Girls with body image issues that result in bulimia and anorexia and -- it's happening younger and younger, to pre-teen girls.

Younger and younger teens having sex before they are ready to deal with consequences.

If you want to believe that what they are exposed to at an early age has nothing to do with these -- fine. 

And I don't have a solution and I can't do anything outside of how I raise my children. But I can express my disgust with all of it and acknowledge the implications.


----------



## Linton Robinson (May 14, 2010)

If you really, seriously want to try to make the point that kids dancing leads to bulimia, go right ahead.
Don't be shocked if nobody takes it seriously.


----------



## Hawke (May 14, 2010)

My two cents: 

You know, I can’t help wondering whatever happened to morals and values and responsibility and protecting children when it’s the parents themselves who’ve paid for, supported, encouraged and allowed this class/troop/teacher to dress their kids up in this way and dance like this. 
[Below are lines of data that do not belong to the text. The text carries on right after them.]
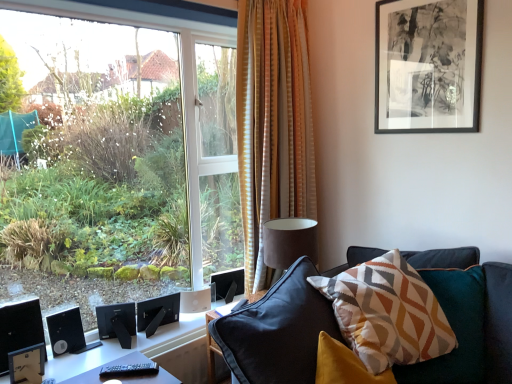 Question: Is the position of black matte speaker at lower left, which is the 3th speaker from left to right, less distant than that of geometric-patterned fabric pillow at center-right?

Choices:
 (A) no
 (B) yes

Answer: (A)

Question: Is black matte speaker at lower left, acting as the 1th speaker starting from the right, outside geometric-patterned fabric pillow at center-right?

Choices:
 (A) no
 (B) yes

Answer: (B)

Question: From the image's perspective, would you say black matte speaker at lower left, acting as the 1th speaker starting from the right, is shown under geometric-patterned fabric pillow at center-right?

Choices:
 (A) yes
 (B) no

Answer: (A)

Question: Is black matte speaker at lower left, acting as the 1th speaker starting from the right, positioned behind geometric-patterned fabric pillow at center-right?

Choices:
 (A) no
 (B) yes

Answer: (B)

Question: Is black matte speaker at lower left, acting as the 1th speaker starting from the right, oriented towards geometric-patterned fabric pillow at center-right?

Choices:
 (A) no
 (B) yes

Answer: (B)

Question: Looking at their shapes, would you say black matte picture frame at upper right is wider or thinner than striped fabric curtain at center?

Choices:
 (A) thin
 (B) wide

Answer: (A)

Question: Is black matte picture frame at upper right inside the boundaries of striped fabric curtain at center, or outside?

Choices:
 (A) inside
 (B) outside

Answer: (B)

Question: Is point (407, 39) positioned closer to the camera than point (258, 286)?

Choices:
 (A) farther
 (B) closer

Answer: (B)

Question: Considering the positions of black matte picture frame at upper right and striped fabric curtain at center in the image, is black matte picture frame at upper right taller or shorter than striped fabric curtain at center?

Choices:
 (A) tall
 (B) short

Answer: (B)

Question: From the image's perspective, relative to black matte speaker at lower left, arranged as the 3th speaker when viewed from the right, is striped fabric curtain at center above or below?

Choices:
 (A) above
 (B) below

Answer: (A)

Question: Looking at their shapes, would you say striped fabric curtain at center is wider or thinner than black matte speaker at lower left, arranged as the 3th speaker when viewed from the right?

Choices:
 (A) wide
 (B) thin

Answer: (A)

Question: Would you say striped fabric curtain at center is to the left or to the right of black matte speaker at lower left, which is the 1th speaker in left-to-right order, in the picture?

Choices:
 (A) right
 (B) left

Answer: (A)

Question: From a real-world perspective, is striped fabric curtain at center positioned above or below black matte speaker at lower left, arranged as the 3th speaker when viewed from the right?

Choices:
 (A) below
 (B) above

Answer: (B)

Question: In terms of width, does black matte speaker at lower left, acting as the second speaker starting from the left, look wider or thinner when compared to transparent glass window at left?

Choices:
 (A) thin
 (B) wide

Answer: (A)

Question: Considering their positions, is black matte speaker at lower left, the second speaker viewed from the right, located in front of or behind transparent glass window at left?

Choices:
 (A) front
 (B) behind

Answer: (B) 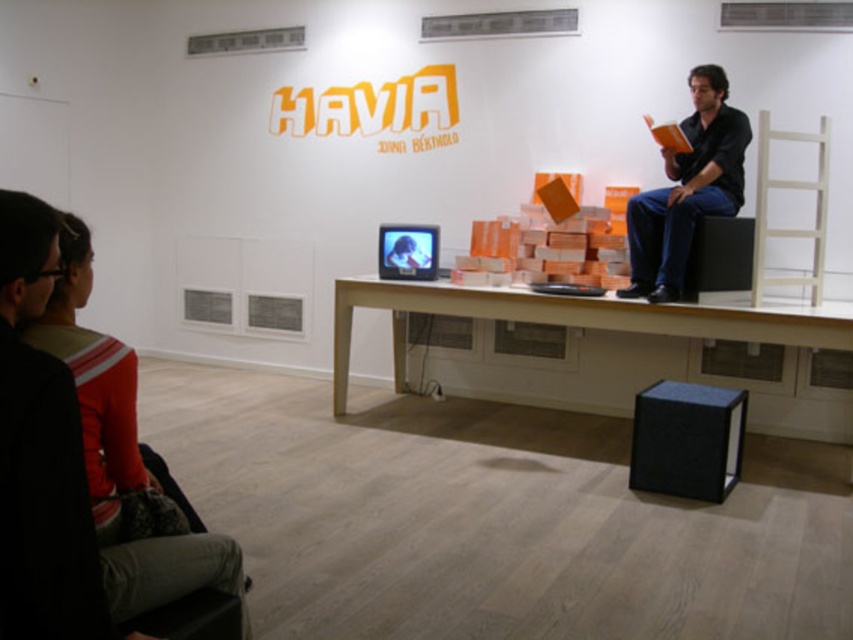 Question: Estimate the real-world distances between objects in this image. Which object is farther from the black fabric speaker at lower center?

Choices:
 (A) white wood table at center
 (B) matte black shirt at upper right
 (C) orange sweater at upper left

Answer: (C)

Question: Estimate the real-world distances between objects in this image. Which object is closer to the black fabric speaker at lower center?

Choices:
 (A) orange sweater at upper left
 (B) white wood table at center

Answer: (B)

Question: Can you confirm if black fabric speaker at lower center is smaller than black matte speaker at center?

Choices:
 (A) yes
 (B) no

Answer: (B)

Question: Can you confirm if white wood table at center is positioned above black fabric speaker at lower center?

Choices:
 (A) yes
 (B) no

Answer: (A)

Question: Considering the real-world distances, which object is closest to the black fabric speaker at lower center?

Choices:
 (A) black matte speaker at center
 (B) white wood table at center
 (C) orange sweater at upper left

Answer: (B)

Question: Does white wood table at center appear over black fabric speaker at lower center?

Choices:
 (A) no
 (B) yes

Answer: (B)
I wouldn’t fire anyone, kill anyone or burn anyone’s house down. I also wouldn’t care who chose what. If it was my kid and my money, honey, I’d haul her out of that class and place her in a more respectable (wrong word choice, but I suppose it’ll do for now) one. But that might be just me.


----------



## Linton Robinson (May 14, 2010)

Early on I said I found it hard to believe that people freaking out over this dance routine have ever been around real kids in the real world much.

It seems like everytime I'd walk past the girls' bedroom or they'd have their pals over on weekends they'd be prancing around doing dances to their stupid music, bumping and grinding and slapping their butts.    Standing in formations doing dance routines of MTV.  Dressing up sexy and putting on make up.
And everybody I know has pretty much the same experience.  Girls just want to have fun.
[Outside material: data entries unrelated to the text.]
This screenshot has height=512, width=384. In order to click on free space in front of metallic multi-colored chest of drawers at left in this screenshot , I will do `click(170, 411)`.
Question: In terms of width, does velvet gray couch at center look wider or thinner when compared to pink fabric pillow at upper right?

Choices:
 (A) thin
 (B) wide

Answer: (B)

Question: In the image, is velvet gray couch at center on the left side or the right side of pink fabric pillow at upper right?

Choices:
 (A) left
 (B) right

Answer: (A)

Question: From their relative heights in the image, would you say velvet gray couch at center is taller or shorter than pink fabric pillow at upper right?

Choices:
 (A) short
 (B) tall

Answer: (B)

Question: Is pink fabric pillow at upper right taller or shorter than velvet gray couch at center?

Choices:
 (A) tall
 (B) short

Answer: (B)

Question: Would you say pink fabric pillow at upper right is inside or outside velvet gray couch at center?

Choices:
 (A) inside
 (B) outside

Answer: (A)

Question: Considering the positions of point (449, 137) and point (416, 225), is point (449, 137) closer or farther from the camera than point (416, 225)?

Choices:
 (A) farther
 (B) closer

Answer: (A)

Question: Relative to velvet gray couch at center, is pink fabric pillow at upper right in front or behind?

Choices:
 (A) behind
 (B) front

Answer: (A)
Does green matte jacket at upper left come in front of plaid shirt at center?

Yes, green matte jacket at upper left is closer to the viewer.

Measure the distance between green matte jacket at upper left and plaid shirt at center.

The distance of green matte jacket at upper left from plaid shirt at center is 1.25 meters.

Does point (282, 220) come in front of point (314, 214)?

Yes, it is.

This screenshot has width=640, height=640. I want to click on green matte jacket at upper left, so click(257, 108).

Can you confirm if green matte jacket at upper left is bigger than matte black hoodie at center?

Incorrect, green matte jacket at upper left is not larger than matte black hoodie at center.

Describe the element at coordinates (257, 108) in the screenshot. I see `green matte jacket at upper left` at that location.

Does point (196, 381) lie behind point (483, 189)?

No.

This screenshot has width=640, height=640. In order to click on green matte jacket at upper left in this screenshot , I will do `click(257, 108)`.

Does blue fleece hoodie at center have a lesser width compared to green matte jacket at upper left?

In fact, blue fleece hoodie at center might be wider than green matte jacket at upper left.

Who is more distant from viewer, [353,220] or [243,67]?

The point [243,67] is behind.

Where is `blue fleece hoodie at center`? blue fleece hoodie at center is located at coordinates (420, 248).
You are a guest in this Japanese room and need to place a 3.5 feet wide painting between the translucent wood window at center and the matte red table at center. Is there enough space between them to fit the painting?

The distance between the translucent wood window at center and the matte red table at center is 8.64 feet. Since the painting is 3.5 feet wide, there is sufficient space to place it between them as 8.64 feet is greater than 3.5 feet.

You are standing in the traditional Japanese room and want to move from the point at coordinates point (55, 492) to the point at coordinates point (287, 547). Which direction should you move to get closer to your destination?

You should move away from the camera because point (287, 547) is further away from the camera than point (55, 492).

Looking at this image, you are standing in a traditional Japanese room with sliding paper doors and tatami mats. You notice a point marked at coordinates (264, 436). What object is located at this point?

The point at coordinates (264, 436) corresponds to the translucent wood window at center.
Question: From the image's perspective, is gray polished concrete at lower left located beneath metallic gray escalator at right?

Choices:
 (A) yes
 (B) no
The idea that these are some sort of sinful whore rags is absurd.  Compared to what?  Cheerleader oufits?  Bathing suits?  

I've really been scratching my head over this thing.  I have to assume that everybody here isn't really Amish or sterile or so drooling with lust they slaver it out over the slightest cute girl sighting they're trying to deny.

So...what?

The only thing I can come up with is a mob puritanism.   I think anybody who has posted here, if they'd been in that auridtorium, would have been clapping and laughing and in the spirit of it.
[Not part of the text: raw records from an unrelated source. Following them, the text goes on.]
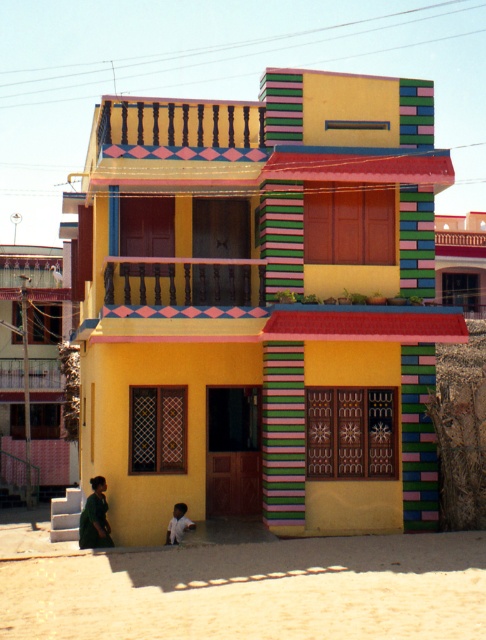 Question: Which object is farther from the camera taking this photo?

Choices:
 (A) green matte dress at lower left
 (B) beige sandy ground at lower center

Answer: (A)

Question: Which object is closer to the camera taking this photo?

Choices:
 (A) light blue fabric shirt at lower center
 (B) beige sandy ground at lower center
 (C) green matte dress at lower left

Answer: (B)

Question: Does beige sandy ground at lower center have a smaller size compared to green matte dress at lower left?

Choices:
 (A) yes
 (B) no

Answer: (B)

Question: Can you confirm if beige sandy ground at lower center is positioned to the left of green matte dress at lower left?

Choices:
 (A) no
 (B) yes

Answer: (A)

Question: Is beige sandy ground at lower center above green matte dress at lower left?

Choices:
 (A) no
 (B) yes

Answer: (B)

Question: Which point appears farthest from the camera in this image?

Choices:
 (A) (94, 522)
 (B) (379, 595)

Answer: (A)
But somebody posts a video, and with a pejorative lead-in where if you don't get all Victorian and start calling for smiting you're a perv, and people weigh in with all this disapproval.

At least I hope that's what's going on.


----------



## Foxee (May 14, 2010)

You might figure out where we're coming from if you read our posts. I explained but you're more interested in your viewpoint than in discussion.


----------



## NathanBrazil (May 14, 2010)

I think this is the point that we give everybody clubs and then you can all beat the crap out of each other.  Whoever is left standing wins.


----------



## Hawke (May 14, 2010)

I do see your point, Lin. I really do. But to me, it's kinda like the difference between letting your little girl go swimming in a one piece suit, a two piece suit or a string bikini. There are limits. Seven-year-olds should not be wearing string bikinis, period. Do you know what I mean?


----------



## Patrick (May 14, 2010)

Wow. That is weird. Sexualizing children in this way is really sick. It's so overt and over the top, I am amazed parents let their children do this/take pleasure in the results. They have some great balance and moves but that isn't the point.


----------



## Blood (May 14, 2010)

*Consequences of the Sexualization of Young Girls *

  Psychology offers several theories to explain how the sexualization of girls and women could influence girls’ well-being. Ample evidence testing these theories indicates that sexualization has negative effects in a variety of domains, including cognitive functioning, physical and mental health, sexuality, and attitudes and beliefs.  Although most of these studies have been conducted on women in late adolescence (i.e., college age), findings are likely to generalize to younger adolescents and to girls, who may be even more strongly affected because their sense of self is still being formed.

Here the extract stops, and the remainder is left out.